Agora o sistema já é novamente assunto do passado. Somente ela ocupa meus pensamentos outra vez, como uma doença. E as metáforas continuam e continuam... metáforas afinal não servem para romantizar a vida, nem para torna-la mais fácil, quem dirá mais compreendida. A função das metáforas é o tormento da alma do sensível, dos românticos, dos bêbados, dos nostálgicos, dos poetas, das putas. A metáfora é a maior droga que nossa escassez de inteligência já inventou para explicar o inexplicável.

Carrego meu novo documento na carteira aberta a minha frente e vejo quando as lágrimas tocam o couro bronzeado. Em seguida vem a chuva que não se preocupa em interromper a clareza dos preguiçosos raios de Sol, molhando-me a camisa e o asfalto e os pedestres, até que o dia todo se torne úmido temperado. Sei que devo me abrigar para evitar um futuro resfriado, poupar-me do constrangimento de andar molhado ao léu, como se saísse sem o carro que precisei vender para quitar o apartamento... sei disso.

Caia a ficha então que agora moro realmente só e que nosso cachorro ficou com ela e ela sempre cuidou dele muito melhor de que eu, deu banho e pôs sua comida nas horas certas..., porém eu é quem escolhi seu nome. Adônis. Ela riu quando eu disse. Isso tudo é tão claro em minha mente agora, como se eu tivesse visto seu sorriso e sentido seu hálito de erva doce, hoje cedo pela manhã.

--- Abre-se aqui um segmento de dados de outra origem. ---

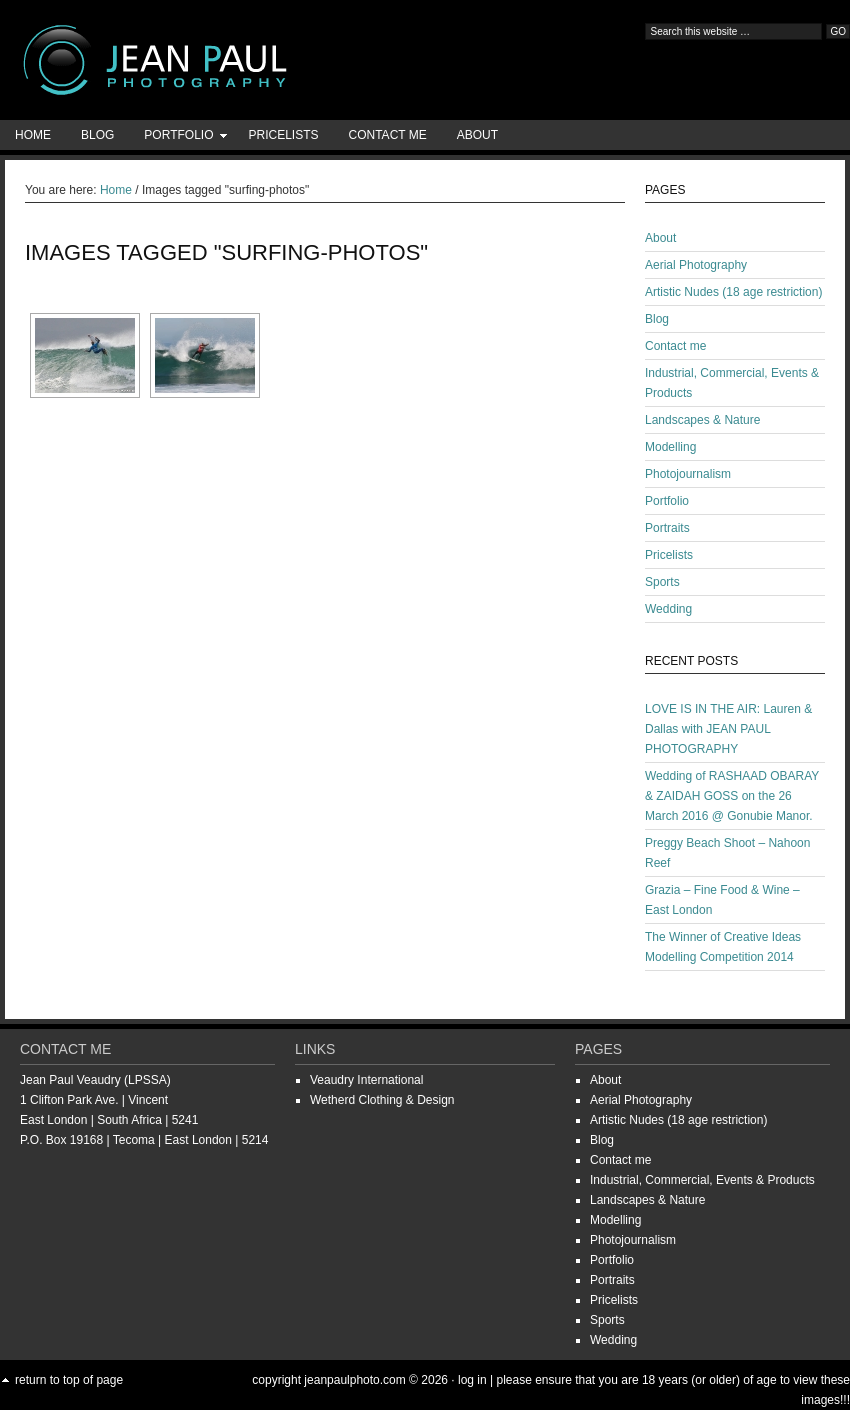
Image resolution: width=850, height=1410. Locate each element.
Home (33, 135)
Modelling (670, 447)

Quebrei. Quebradiço. Quebrável. É, eu estou mesmo quebrado, e como se o destino pressentisse, vejo meu médico, atravessando a pista, caminhando confiante em minha direção.

Ele me cumprimenta com um aceno e diz boa tarde.

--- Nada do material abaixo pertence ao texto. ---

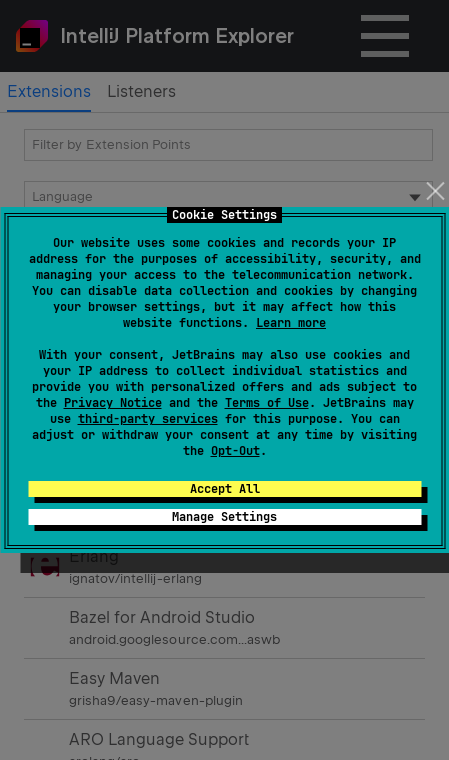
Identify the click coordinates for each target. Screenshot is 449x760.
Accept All (225, 489)
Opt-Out (235, 451)
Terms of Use (267, 403)
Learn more (291, 323)
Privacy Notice (113, 403)
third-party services (148, 419)
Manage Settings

- Ah doutor, preciso de um coração novo, esse está apaixonado. 

O doutor dá risada, certo de que meu estado emocional não é dos melhores.

-Então quer um coração que não ame?

Pensei um pouco a respeito e não deveria, porque era justamente esse pensar que desejava o doutor que eu tivesse, pois ele foi embora satisfeito, sem tempo para os desabafos amorosos de um cadáver.